→ TASK DIRECTIONS:
Only the lines with the string "CASE" are needed; return each of them from the entries below.

→ DATA SECTION:
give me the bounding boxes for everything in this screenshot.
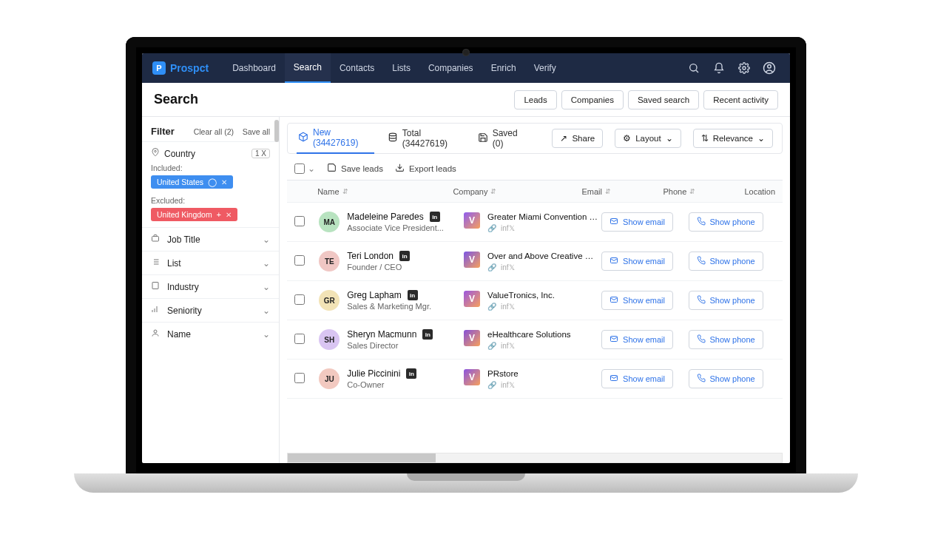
col-email[interactable]: Email⇵ bbox=[582, 187, 663, 196]
chip-remove-icon[interactable]: ✕ bbox=[221, 178, 227, 186]
nav-item-enrich[interactable]: Enrich bbox=[482, 53, 525, 83]
chip-excluded[interactable]: United Kingdom +✕ bbox=[151, 208, 237, 221]
show-phone-button[interactable]: Show phone bbox=[689, 369, 763, 388]
person-name[interactable]: Julie Piccinini bbox=[347, 368, 400, 379]
company-name[interactable]: eHealthcare Solutions bbox=[487, 330, 571, 339]
select-all-checkbox[interactable] bbox=[294, 163, 305, 174]
row-checkbox[interactable] bbox=[294, 255, 305, 266]
company-name[interactable]: Over and Above Creative Group bbox=[487, 252, 598, 260]
filter-country[interactable]: Country 1 X Included: United States ◯✕ E… bbox=[142, 141, 279, 227]
linkedin-icon[interactable]: in bbox=[408, 290, 418, 300]
x-icon[interactable]: 𝕏 bbox=[509, 303, 515, 311]
bell-icon[interactable] bbox=[709, 58, 729, 78]
col-name[interactable]: Name⇵ bbox=[317, 187, 453, 196]
show-email-button[interactable]: Show email bbox=[601, 369, 673, 388]
x-icon[interactable]: 𝕏 bbox=[509, 381, 515, 389]
linkedin-icon[interactable]: inf𝕏 bbox=[501, 303, 515, 311]
nav-item-lists[interactable]: Lists bbox=[383, 53, 419, 83]
nav-item-companies[interactable]: Companies bbox=[419, 53, 482, 83]
filter-section-name[interactable]: Name⌄ bbox=[142, 322, 279, 345]
linkedin-icon[interactable]: in bbox=[406, 368, 416, 379]
chip-remove-icon[interactable]: ✕ bbox=[226, 211, 232, 219]
linkedin-icon[interactable]: inf𝕏 bbox=[501, 224, 515, 232]
tab-new[interactable]: New (34427619) bbox=[297, 123, 374, 154]
link-icon[interactable]: 🔗 bbox=[487, 381, 496, 389]
gear-icon[interactable] bbox=[734, 58, 754, 78]
country-count[interactable]: 1 X bbox=[251, 149, 270, 158]
company-logo: V bbox=[464, 252, 480, 268]
horizontal-scrollbar[interactable] bbox=[287, 453, 783, 463]
linkedin-icon[interactable]: in bbox=[430, 212, 440, 222]
clear-all-link[interactable]: Clear all (2) bbox=[194, 127, 234, 136]
user-avatar-icon[interactable] bbox=[759, 58, 780, 78]
show-email-button[interactable]: Show email bbox=[601, 252, 673, 271]
person-name[interactable]: Sheryn Macmunn bbox=[347, 329, 416, 340]
person-name[interactable]: Greg Lapham bbox=[347, 290, 401, 300]
show-email-button[interactable]: Show email bbox=[601, 212, 673, 232]
link-icon[interactable]: 🔗 bbox=[487, 342, 496, 350]
plus-icon: + bbox=[217, 210, 221, 219]
filter-section-job-title[interactable]: Job Title⌄ bbox=[142, 227, 279, 251]
show-email-button[interactable]: Show email bbox=[601, 291, 673, 310]
brand-logo[interactable]: P Prospct bbox=[152, 61, 209, 75]
tab-saved[interactable]: Saved (0) bbox=[476, 124, 529, 153]
chip-included[interactable]: United States ◯✕ bbox=[151, 175, 233, 189]
show-phone-button[interactable]: Show phone bbox=[689, 212, 763, 232]
company-name[interactable]: Greater Miami Convention & V... bbox=[487, 212, 598, 221]
person-name[interactable]: Madeleine Paredes bbox=[347, 212, 423, 222]
company-name[interactable]: PRstore bbox=[487, 369, 519, 378]
person-name[interactable]: Teri London bbox=[347, 251, 394, 261]
filter-section-seniority[interactable]: Seniority⌄ bbox=[142, 298, 279, 322]
row-checkbox[interactable] bbox=[294, 373, 305, 383]
col-company[interactable]: Company⇵ bbox=[453, 187, 581, 196]
search-icon[interactable] bbox=[683, 58, 704, 78]
person-title: Sales Director bbox=[347, 341, 433, 350]
relevance-button[interactable]: ⇅Relevance⌄ bbox=[693, 129, 773, 148]
chevron-down-icon[interactable]: ⌄ bbox=[308, 163, 315, 174]
nav-item-dashboard[interactable]: Dashboard bbox=[223, 53, 285, 83]
linkedin-icon[interactable]: in bbox=[422, 329, 433, 340]
header-btn-recent-activity[interactable]: Recent activity bbox=[703, 90, 778, 109]
show-email-button[interactable]: Show email bbox=[601, 330, 673, 349]
nav-item-contacts[interactable]: Contacts bbox=[331, 53, 383, 83]
export-leads-action[interactable]: Export leads bbox=[395, 163, 456, 174]
x-icon[interactable]: 𝕏 bbox=[509, 224, 515, 232]
show-phone-button[interactable]: Show phone bbox=[689, 252, 763, 271]
scrollbar-thumb[interactable] bbox=[288, 453, 436, 462]
svg-rect-6 bbox=[152, 237, 159, 242]
header-btn-saved-search[interactable]: Saved search bbox=[628, 90, 699, 109]
linkedin-icon[interactable]: inf𝕏 bbox=[501, 342, 515, 350]
x-icon[interactable]: 𝕏 bbox=[509, 342, 515, 350]
filter-section-list[interactable]: List⌄ bbox=[142, 251, 279, 274]
link-icon[interactable]: 🔗 bbox=[487, 303, 496, 311]
row-checkbox[interactable] bbox=[294, 294, 305, 305]
company-name[interactable]: ValueTronics, Inc. bbox=[487, 291, 555, 300]
nav-item-verify[interactable]: Verify bbox=[525, 53, 565, 83]
share-button[interactable]: ↗Share bbox=[552, 129, 603, 148]
row-checkbox[interactable] bbox=[294, 216, 305, 226]
header-btn-companies[interactable]: Companies bbox=[561, 90, 624, 109]
linkedin-icon[interactable]: inf𝕏 bbox=[501, 381, 515, 389]
header-btn-leads[interactable]: Leads bbox=[514, 90, 556, 109]
avatar: TE bbox=[319, 251, 340, 271]
linkedin-icon[interactable]: inf𝕏 bbox=[501, 263, 515, 271]
show-phone-button[interactable]: Show phone bbox=[689, 291, 763, 310]
avatar: GR bbox=[319, 290, 340, 311]
save-all-link[interactable]: Save all bbox=[243, 127, 270, 136]
col-location[interactable]: Location bbox=[744, 187, 775, 196]
filter-section-industry[interactable]: Industry⌄ bbox=[142, 274, 279, 298]
link-icon[interactable]: 🔗 bbox=[487, 263, 496, 271]
x-icon[interactable]: 𝕏 bbox=[509, 263, 515, 271]
tab-total[interactable]: Total (34427619) bbox=[386, 124, 465, 153]
scrollbar-thumb[interactable] bbox=[274, 120, 279, 142]
save-leads-action[interactable]: Save leads bbox=[327, 163, 383, 174]
nav-item-search[interactable]: Search bbox=[285, 53, 331, 83]
filter-sidebar: Filter Clear all (2) Save all Country 1 … bbox=[142, 117, 280, 463]
show-phone-button[interactable]: Show phone bbox=[689, 330, 763, 349]
svg-point-4 bbox=[768, 65, 771, 69]
layout-button[interactable]: ⚙Layout⌄ bbox=[615, 129, 681, 148]
row-checkbox[interactable] bbox=[294, 334, 305, 344]
col-phone[interactable]: Phone⇵ bbox=[663, 187, 744, 196]
link-icon[interactable]: 🔗 bbox=[487, 224, 496, 232]
linkedin-icon[interactable]: in bbox=[399, 251, 410, 261]
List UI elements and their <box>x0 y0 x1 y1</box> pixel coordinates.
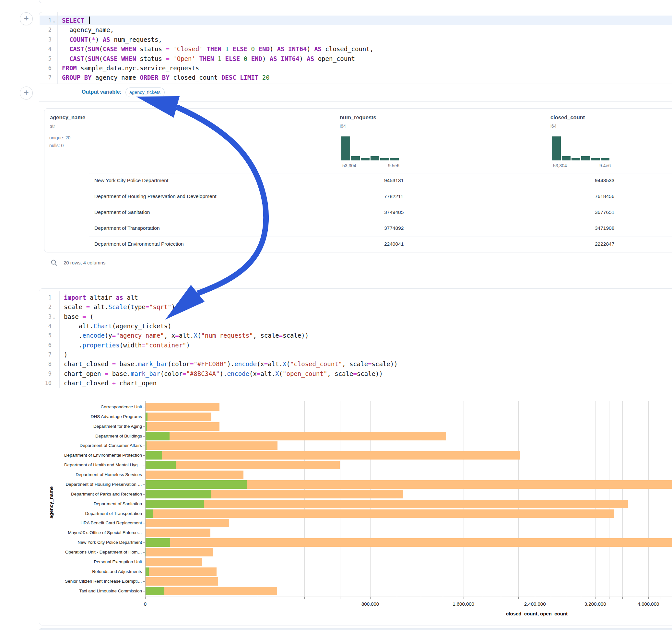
chart-bar-closed <box>146 509 614 518</box>
code-line[interactable]: 6FROM sample_data.nyc.service_requests <box>39 63 672 73</box>
table-row[interactable]: Department of Environmental Protection22… <box>89 237 672 252</box>
cell-agency-name: Department of Housing Preservation and D… <box>94 193 217 199</box>
y-axis-title: agency_name <box>48 486 54 518</box>
chart-bar-open <box>146 548 146 556</box>
x-axis-title: closed_count, open_count <box>506 611 568 616</box>
chart-bar-closed <box>146 529 211 537</box>
num-requests-histogram <box>341 137 399 161</box>
code-line[interactable]: 3 COUNT(*) AS num_requests, <box>39 35 672 44</box>
column-name: closed_count <box>550 114 585 121</box>
chart-gridline <box>340 401 340 597</box>
chart-bar-open <box>146 451 162 460</box>
code-line[interactable]: 1import altair as alt <box>39 293 672 302</box>
chart-bar-open <box>146 441 146 450</box>
chart-gridline <box>595 401 596 597</box>
y-axis-tick <box>143 494 145 494</box>
cell-agency-name: New York City Police Department <box>94 177 168 184</box>
histogram-bar <box>380 158 389 161</box>
line-number: 4 <box>41 321 51 331</box>
code-line[interactable]: 5 CAST(SUM(CASE WHEN status = 'Open' THE… <box>39 54 672 64</box>
line-number: 7 <box>41 73 51 82</box>
chevron-down-icon[interactable]: ⌄ <box>53 16 55 26</box>
output-variable-pill[interactable]: agency_tickets <box>125 88 165 97</box>
y-axis-tick <box>143 562 145 562</box>
chart-bar-open <box>146 413 147 421</box>
table-row[interactable]: Department of Sanitation37494853677651 <box>89 205 672 221</box>
column-type: i64 <box>550 123 557 129</box>
code-line[interactable]: 4 CAST(SUM(CASE WHEN status = 'Closed' T… <box>39 44 672 54</box>
previous-cell-edge <box>39 0 672 3</box>
column-name: num_requests <box>340 114 376 121</box>
code-text: GROUP BY agency_name ORDER BY closed_cou… <box>62 73 270 82</box>
x-axis-tick <box>463 597 464 599</box>
code-line[interactable]: 7GROUP BY agency_name ORDER BY closed_co… <box>39 73 672 82</box>
bar-chart: Correspondence UnitDHS Advantage Program… <box>39 396 672 623</box>
code-text: chart_closed + chart_open <box>64 378 157 388</box>
chart-bar-closed <box>146 403 220 411</box>
chevron-down-icon[interactable]: ⌄ <box>53 312 55 322</box>
y-axis-label: Department of Homeless Services <box>45 472 142 477</box>
add-cell-button-top[interactable]: + <box>20 12 33 25</box>
table-row[interactable]: New York City Police Department945313194… <box>89 173 672 189</box>
x-axis-tick <box>397 597 397 599</box>
line-number: 5 <box>41 331 51 340</box>
gutter-divider <box>59 291 59 388</box>
y-axis-label: Department of Environmental Protection <box>45 453 142 458</box>
y-axis-label: DHS Advantage Programs <box>45 414 142 419</box>
y-axis-tick <box>143 514 145 514</box>
python-code-editor[interactable]: 1import altair as alt2scale = alt.Scale(… <box>39 293 672 390</box>
chart-bar-open <box>146 490 212 499</box>
x-axis-tick <box>258 597 258 599</box>
line-number: 3 <box>41 312 51 321</box>
code-line[interactable]: 4 alt.Chart(agency_tickets) <box>39 321 672 331</box>
y-axis-label: Department of Parks and Recreation <box>45 492 142 496</box>
chart-gridline <box>501 401 501 597</box>
chart-bar-open <box>146 587 164 595</box>
gutter-divider <box>57 12 58 84</box>
code-text: COUNT(*) AS num_requests, <box>62 35 162 44</box>
code-line[interactable]: 5 .encode(y="agency_name", x=alt.X("num_… <box>39 331 672 340</box>
cell-agency-name: Department of Transportation <box>94 225 160 231</box>
code-line[interactable]: 2 agency_name, <box>39 25 672 35</box>
python-cell: 1import altair as alt2scale = alt.Scale(… <box>39 288 672 626</box>
code-line[interactable]: 7) <box>39 350 672 359</box>
chart-gridline <box>648 401 649 597</box>
x-axis-tick <box>551 597 551 599</box>
y-axis-tick <box>143 523 145 524</box>
code-text: ) <box>64 350 67 359</box>
y-axis-tick <box>143 455 145 456</box>
x-axis-tick <box>370 597 370 599</box>
text-caret <box>89 17 90 24</box>
code-line[interactable]: 10chart_closed + chart_open <box>39 378 672 388</box>
y-axis-label: Department of Buildings <box>45 434 142 438</box>
table-row-count: 20 rows, 4 columns <box>64 260 105 265</box>
code-line[interactable]: 6 .properties(width="container") <box>39 340 672 350</box>
y-axis-label: Operations Unit - Department of Hom… <box>45 550 142 555</box>
chart-gridline <box>551 401 551 597</box>
table-row[interactable]: Department of Housing Preservation and D… <box>89 189 672 205</box>
line-number: 6 <box>41 340 51 350</box>
code-line[interactable]: 1⌄SELECT <box>39 16 672 25</box>
result-table-card: agency_name str unique: 20 nulls: 0 num_… <box>44 108 672 252</box>
cell-closed-count: 3471908 <box>595 225 614 231</box>
code-line[interactable]: 9chart_open = base.mark_bar(color="#8BC3… <box>39 369 672 379</box>
line-number: 2 <box>41 302 51 312</box>
search-icon[interactable] <box>51 259 58 266</box>
x-axis-tick-label: 800,000 <box>361 601 379 607</box>
chart-bar-closed <box>146 587 277 595</box>
line-number: 2 <box>41 25 51 35</box>
code-text: .properties(width="container") <box>64 340 190 350</box>
column-nulls-stat: nulls: 0 <box>49 143 64 148</box>
code-line[interactable]: 8chart_closed = base.mark_bar(color="#FF… <box>39 359 672 369</box>
chart-bar-open <box>146 432 170 440</box>
x-axis-tick-label: 4,000,000 <box>638 601 659 607</box>
code-text: import altair as alt <box>64 293 138 302</box>
x-axis-tick <box>648 597 649 599</box>
code-line[interactable]: 3⌄base = ( <box>39 312 672 321</box>
code-line[interactable]: 2scale = alt.Scale(type="sqrt") <box>39 302 672 312</box>
table-row[interactable]: Department of Transportation377489234719… <box>89 221 672 237</box>
x-axis-tick <box>609 597 609 599</box>
line-number: 7 <box>41 350 51 359</box>
chart-gridline <box>636 401 636 597</box>
add-cell-button-middle[interactable]: + <box>20 87 33 99</box>
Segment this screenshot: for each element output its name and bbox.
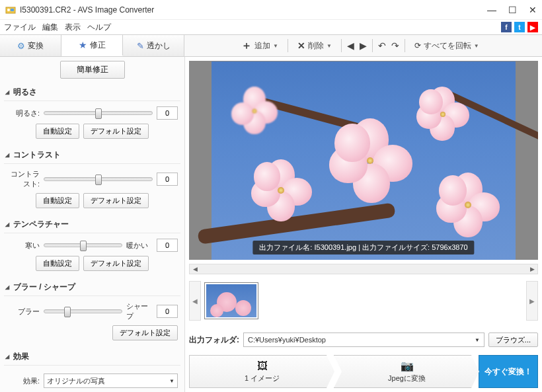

→ RESPONSE AREA:
code-line[interactable]: 5 CAST(SUM(CASE WHEN status = 'Open' THE… <box>39 54 672 64</box>
code-line[interactable]: 4 CAST(SUM(CASE WHEN status = 'Closed' T… <box>39 44 672 54</box>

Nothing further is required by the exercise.